§ TASK GOAL
All records should be reproduced verbatim.

──────── RECORDS SUPPLIED ────────

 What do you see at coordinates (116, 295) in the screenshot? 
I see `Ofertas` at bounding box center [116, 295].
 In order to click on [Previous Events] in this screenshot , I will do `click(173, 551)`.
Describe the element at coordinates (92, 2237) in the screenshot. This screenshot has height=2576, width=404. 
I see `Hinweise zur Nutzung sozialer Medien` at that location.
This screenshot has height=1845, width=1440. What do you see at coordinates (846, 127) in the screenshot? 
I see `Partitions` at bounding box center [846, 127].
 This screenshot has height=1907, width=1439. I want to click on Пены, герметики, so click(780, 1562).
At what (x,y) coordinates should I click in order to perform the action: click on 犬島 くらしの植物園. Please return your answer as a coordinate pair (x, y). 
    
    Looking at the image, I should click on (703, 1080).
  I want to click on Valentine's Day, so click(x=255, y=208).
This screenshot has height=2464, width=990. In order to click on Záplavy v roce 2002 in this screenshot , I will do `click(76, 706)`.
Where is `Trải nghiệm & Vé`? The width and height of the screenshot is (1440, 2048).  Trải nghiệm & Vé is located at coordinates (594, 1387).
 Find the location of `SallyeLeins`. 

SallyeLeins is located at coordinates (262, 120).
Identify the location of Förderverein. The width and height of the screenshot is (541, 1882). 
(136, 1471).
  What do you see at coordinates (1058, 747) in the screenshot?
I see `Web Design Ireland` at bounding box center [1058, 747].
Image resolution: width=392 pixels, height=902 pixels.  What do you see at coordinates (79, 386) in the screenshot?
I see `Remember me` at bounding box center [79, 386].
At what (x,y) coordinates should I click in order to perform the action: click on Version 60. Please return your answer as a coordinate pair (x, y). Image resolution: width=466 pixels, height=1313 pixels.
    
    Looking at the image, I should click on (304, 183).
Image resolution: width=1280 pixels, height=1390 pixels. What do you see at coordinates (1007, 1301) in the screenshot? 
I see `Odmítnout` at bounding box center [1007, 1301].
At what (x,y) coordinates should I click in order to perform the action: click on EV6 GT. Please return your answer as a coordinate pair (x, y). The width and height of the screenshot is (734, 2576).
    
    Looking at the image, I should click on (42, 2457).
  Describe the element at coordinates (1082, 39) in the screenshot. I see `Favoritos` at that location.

────────

§ YOUR SOLUTION
 What do you see at coordinates (116, 295) in the screenshot? 
I see `Ofertas` at bounding box center [116, 295].
 In order to click on [Previous Events] in this screenshot , I will do `click(173, 551)`.
Describe the element at coordinates (92, 2237) in the screenshot. This screenshot has height=2576, width=404. 
I see `Hinweise zur Nutzung sozialer Medien` at that location.
This screenshot has height=1845, width=1440. What do you see at coordinates (846, 127) in the screenshot? 
I see `Partitions` at bounding box center [846, 127].
 This screenshot has height=1907, width=1439. I want to click on Пены, герметики, so click(780, 1562).
At what (x,y) coordinates should I click in order to perform the action: click on 犬島 くらしの植物園. Please return your answer as a coordinate pair (x, y). 
    
    Looking at the image, I should click on (703, 1080).
  I want to click on Valentine's Day, so click(x=255, y=208).
This screenshot has height=2464, width=990. In order to click on Záplavy v roce 2002 in this screenshot , I will do `click(76, 706)`.
Where is `Trải nghiệm & Vé`? The width and height of the screenshot is (1440, 2048).  Trải nghiệm & Vé is located at coordinates (594, 1387).
 Find the location of `SallyeLeins`. 

SallyeLeins is located at coordinates (262, 120).
Identify the location of Förderverein. The width and height of the screenshot is (541, 1882). 
(136, 1471).
  What do you see at coordinates (1058, 747) in the screenshot?
I see `Web Design Ireland` at bounding box center [1058, 747].
Image resolution: width=392 pixels, height=902 pixels.  What do you see at coordinates (79, 386) in the screenshot?
I see `Remember me` at bounding box center [79, 386].
At what (x,y) coordinates should I click in order to perform the action: click on Version 60. Please return your answer as a coordinate pair (x, y). Image resolution: width=466 pixels, height=1313 pixels.
    
    Looking at the image, I should click on (304, 183).
Image resolution: width=1280 pixels, height=1390 pixels. What do you see at coordinates (1007, 1301) in the screenshot? 
I see `Odmítnout` at bounding box center [1007, 1301].
At what (x,y) coordinates should I click in order to perform the action: click on EV6 GT. Please return your answer as a coordinate pair (x, y). The width and height of the screenshot is (734, 2576).
    
    Looking at the image, I should click on (42, 2457).
  Describe the element at coordinates (1082, 39) in the screenshot. I see `Favoritos` at that location.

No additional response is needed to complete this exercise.